Forecast The Demand for Labor in The Stores
In-stores
In the next three years, it is anticipated that the stores will have laid off the majority of their employees and will rely more on full-time employees working from remote locations. Because of the decreased number of customers visiting physical storefronts, the number of staff in the stores is likely to be reduced. As shown in the table below, as the stores’ revenue reduces, the number of employees required is expected to decrease. For example, in the first, second, and third year, the number of employees in the stores would be 65, 52, and 41 respectively. This means that 40 employees would be laid off by the end of the third year. Therefore, with the decline in revenue, it is expected that the stores would reduce their employees.
Online Operation
The number of full-time staff working online is estimated to increase steadily in the next three years. An increase in the number of online customers is likely to increase the demand for additional services (Dessler & Chhinzer, 2020).
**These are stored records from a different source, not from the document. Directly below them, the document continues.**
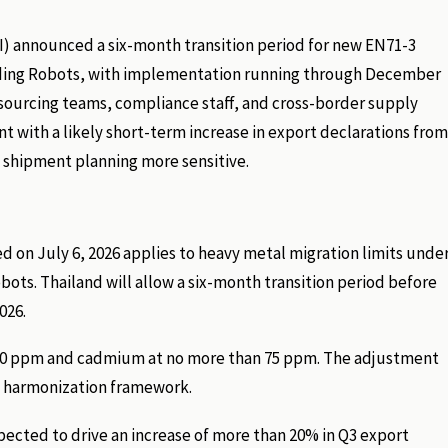
ISI) announced a six-month transition period for new EN71-3
Coding Robots, with implementation running through December
sourcing teams, compliance staff, and cross-border supply
 with a likely short-term increase in export declarations from
 shipment planning more sensitive.
ed on July 6, 2026 applies to heavy metal migration limits unde
ts. Thailand will allow a six-month transition period before
026.
an 90 ppm and cadmium at no more than 75 ppm. The adjustment
y harmonization framework.
pected to drive an increase of more than 20% in Q3 export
As a result, it is best for the owner to focus on raising the number of full-time employees in online business to help deal with the gradually increasing traffic of customers. As shown in the table below, it is anticipated that there would be 7, 8, and 11 full-time online employees in the franchise in the first, second, and third years, respectively. Therefore, adding the number of employees for the online business would benefit the organization.
The HR Supply Estimates
Employee turnover is one factor that affects an organization because it takes a lot of time and money to replace an employee. According to Dessler and Chhinzer (2020), employee turnover occurs when an employee leaves an organization for both voluntary and involuntary reasons. For example, as shown in the table below, a 15% employee turnover for stores would result in 10, 9, and 6 staff leaving in the first, second, and third years. On the other hand, for a 30% employee turnover, 2, 2 and 3 staffs would leave the online business in the first, second and third year respectively. The forecast assumes that no interventions are placed to counter the turnover of employees.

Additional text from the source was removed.